Many problems in language processing can be viewed as noisy channel problems

Optical Character Recognition
Spelling Correction
Speech recognition
Machine translation

The Noisy Channel Model of Spelling

𝑠𝑜𝑢𝑟𝑐𝑒-𝑤𝑜𝑟𝑑 → noisy-channel → 𝑛𝑜𝑖𝑠𝑦-𝑤𝑜𝑟𝑑

find the most probable 𝑠𝑜𝑢𝑟𝑐𝑒-𝑤𝑜𝑟𝑑 given the observed 𝑛𝑜𝑖𝑠𝑦-𝑤𝑜𝑟𝑑:

𝑠𝑜𝑢𝑟𝑐𝑒-𝑤𝑜𝑟𝑑ˆ = 𝑎𝑟𝑔𝑚𝑎𝑥_{𝑠𝑜𝑢𝑟𝑐𝑒-𝑤𝑜𝑟𝑑} 𝐏(𝑠𝑜𝑢𝑟𝑐𝑒-𝑤𝑜𝑟𝑑|𝑛𝑜𝑖𝑠𝑦-𝑤𝑜𝑟𝑑)
𝑠𝑜𝑢𝑟𝑐𝑒-𝑤𝑜𝑟𝑑ˆ = 𝑎𝑟𝑔𝑚𝑎𝑥_{𝑠𝑜𝑢𝑟𝑐𝑒-𝑤𝑜𝑟𝑑} 𝐏(𝑛𝑜𝑖𝑠𝑦-𝑤𝑜𝑟𝑑|𝑠𝑜𝑢𝑟𝑐𝑒-𝑤𝑜𝑟𝑑)𝐏(𝑠𝑜𝑢𝑟𝑐𝑒-𝑤𝑜𝑟𝑑)/𝐏(𝑛𝑜𝑖𝑠𝑦-𝑤𝑜𝑟𝑑) # Bayes’ Theorem
𝑠𝑜𝑢𝑟𝑐𝑒-𝑤𝑜𝑟𝑑ˆ = 𝑎𝑟𝑔𝑚𝑎𝑥_{𝑠𝑜𝑢𝑟𝑐𝑒-𝑤𝑜𝑟𝑑} 𝐏(𝑛𝑜𝑖𝑠𝑦-𝑤𝑜𝑟𝑑|𝑠𝑜𝑢𝑟𝑐𝑒-𝑤𝑜𝑟𝑑)𝐏(𝑠𝑜𝑢𝑟𝑐𝑒-𝑤𝑜𝑟𝑑) # 𝐏(𝑛𝑜𝑖𝑠𝑦-𝑤𝑜𝑟𝑑) is a constant w.r.t. 𝑎𝑟𝑔𝑚𝑎𝑥_{𝑠𝑜𝑢𝑟𝑐𝑒-𝑤𝑜𝑟𝑑}

where:

𝐏(𝑠𝑜𝑢𝑟𝑐𝑒-𝑤𝑜𝑟𝑑) - language model (prior probability)
𝐏(𝑛𝑜𝑖𝑠𝑦-𝑤𝑜𝑟𝑑|𝑠𝑜𝑢𝑟𝑐𝑒-𝑤𝑜𝑟𝑑) - noisy channel model or error model (likelihood)

Language Model Probability

unigram, bigram, trigram, n-gram
web-scale spelling correction
- stupid backoff

Noisy Channel Model - Problems

It is fruitless to try to collect statistics about the misspellings of individual words given a large dictionary.
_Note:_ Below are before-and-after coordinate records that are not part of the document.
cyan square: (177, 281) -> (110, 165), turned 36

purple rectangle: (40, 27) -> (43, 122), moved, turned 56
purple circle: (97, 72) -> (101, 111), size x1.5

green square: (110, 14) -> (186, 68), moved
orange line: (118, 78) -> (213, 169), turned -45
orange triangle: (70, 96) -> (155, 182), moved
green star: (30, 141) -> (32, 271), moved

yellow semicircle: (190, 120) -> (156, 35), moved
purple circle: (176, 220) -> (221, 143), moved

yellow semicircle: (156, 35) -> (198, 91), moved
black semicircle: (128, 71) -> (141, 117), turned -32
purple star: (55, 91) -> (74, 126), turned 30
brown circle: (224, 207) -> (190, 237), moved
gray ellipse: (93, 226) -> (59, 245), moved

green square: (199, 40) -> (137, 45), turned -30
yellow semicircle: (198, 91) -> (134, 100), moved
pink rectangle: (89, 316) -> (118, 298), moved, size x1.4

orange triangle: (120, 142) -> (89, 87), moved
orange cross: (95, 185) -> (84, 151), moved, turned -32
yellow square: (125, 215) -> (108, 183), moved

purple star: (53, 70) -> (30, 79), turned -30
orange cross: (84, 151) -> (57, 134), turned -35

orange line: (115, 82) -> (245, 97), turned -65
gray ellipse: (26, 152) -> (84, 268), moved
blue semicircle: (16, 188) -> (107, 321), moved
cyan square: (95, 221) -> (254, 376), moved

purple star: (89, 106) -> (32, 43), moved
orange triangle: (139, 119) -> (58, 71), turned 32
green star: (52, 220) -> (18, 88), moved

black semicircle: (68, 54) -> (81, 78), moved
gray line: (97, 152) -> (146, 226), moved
You’ll likely never get enough data.

We need a way to compute 𝐏(𝑛𝑜𝑖𝑠𝑦-𝑤𝑜𝑟𝑑|𝑠𝑜𝑢𝑟𝑐𝑒-𝑤𝑜𝑟𝑑) without using direct information.
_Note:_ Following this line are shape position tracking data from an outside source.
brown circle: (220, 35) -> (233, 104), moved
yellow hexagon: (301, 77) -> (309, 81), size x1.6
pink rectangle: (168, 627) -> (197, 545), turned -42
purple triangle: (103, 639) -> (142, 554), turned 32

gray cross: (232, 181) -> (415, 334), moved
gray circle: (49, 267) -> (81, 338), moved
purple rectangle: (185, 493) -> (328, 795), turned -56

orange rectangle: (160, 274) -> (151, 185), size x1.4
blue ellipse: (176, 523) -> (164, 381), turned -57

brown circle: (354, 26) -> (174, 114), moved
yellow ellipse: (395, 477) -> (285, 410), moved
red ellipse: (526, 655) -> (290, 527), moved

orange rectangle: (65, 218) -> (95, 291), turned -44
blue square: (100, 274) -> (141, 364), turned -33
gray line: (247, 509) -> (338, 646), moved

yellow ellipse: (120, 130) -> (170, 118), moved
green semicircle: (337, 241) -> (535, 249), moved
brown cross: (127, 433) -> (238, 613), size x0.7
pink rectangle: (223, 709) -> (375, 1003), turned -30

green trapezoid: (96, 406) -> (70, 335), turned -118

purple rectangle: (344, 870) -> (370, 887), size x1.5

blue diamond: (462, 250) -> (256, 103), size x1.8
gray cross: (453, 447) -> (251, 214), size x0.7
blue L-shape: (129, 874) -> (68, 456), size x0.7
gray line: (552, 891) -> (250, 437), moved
This is where Edit Distance come in

Edit Distance

Damerau-Levenshtein Edit Distance is the minimal edit distance between 2 strings, where edits are:

deletion
- there → ther
insertion (also allow insertion of space or hyphen)
- the → ther
substitution
- now → noq
transposition of 2 adjacent characters
- the → teh

Candidate Generation

80% of errors are within 1 edit distance
~100% of errors are within 2 edit distance

Learning

Collect statistics for each error type from a large corpus.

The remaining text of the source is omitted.